Way to go Pelosi! Go straight into the gutter by golly!

At the same time, Noonan seems to forget that what we are seeing is not new, but it is much more energetic.

All of this is unnecessarily and unhelpfully divisive and provocative. They are mocking and menacing concerned citizens. This only makes a hot situation hotter. Is this what the president wants? It couldn’t be. But then in an odd way he sometimes seems not to have fully absorbed the awesome stature of his office. You really, if you’re president, can’t call an individual American stupid, if for no other reason than that you’re too big. You cannot allow your allies to call people protesting a health-care plan “extremists” and “right wing,” or bought, or Nazi-like, either. They’re citizens. They’re concerned. They deserve respect.

The Democrats should not be attacking, they should be attempting to persuade, to argue for their case. After all, they have the big mic. Which is what the presidency is, the big mic.


I haven't read Noonan before, but I hope she was equally unhappy with Bush/Cheney when they questioned the patriotism of those Americans who argued against the war and other actions taken by the White House.

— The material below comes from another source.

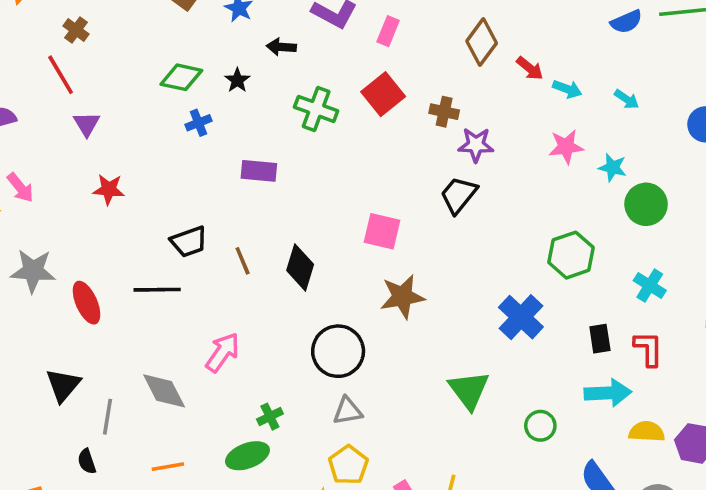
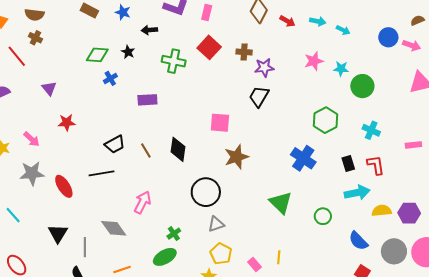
red line: (61, 75) -> (17, 56), moved
cyan arrow: (567, 89) -> (318, 21), moved
pink arrow: (20, 188) -> (32, 139), moved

And lest we think only the Republicans are ginning people up, here come the Democrats with their own version;

As this column is written, there comes word that John Sweeney of the AFL-CIO has announced he’ll be sending in union members to the meetings to counter health care’s critics.

That should spice things up even more!

If anything, Ms. Noonan's commentary reflects again my own concern about the level of civility in public discourse. Larouchetruth thinks this is leading us down the slippery slope towards fascism. Let's consider something here in the form of a crude attempt on my part to connect some dots, emphasis on crude attempt.

Although Theresa Amato, writing in Grand Illusion, does not specifically suggest the two major parties are in deliberate collusion, she does emphasize that they are happy with, and supportive of the status quo of a 2 party system. The harder it is for voices outside that system to be heard, the happier they are. The OpenSecrets web site has previously documented that both parties receive donations from the same large corporate donors, thereby ensuring that the donors get heard.

Health care reform is a hot button for people on both sides. What if the protests get out of hand, resulting in some sort of crackdown? Bush 43 has already tested the frontiers of expanding government secrecy and control. Obama has not fully undone what Bush 43 has done. The creation of an email box to receive and counter bad information on health care reform has also been alleged as the opening salvo for creation of an "enemies" list. I am not a tinfoil hat conspiracist, but people are people and the road to hell is paved with the good intentions of people. All of this leading up to this question: What if Larouchetruth is right?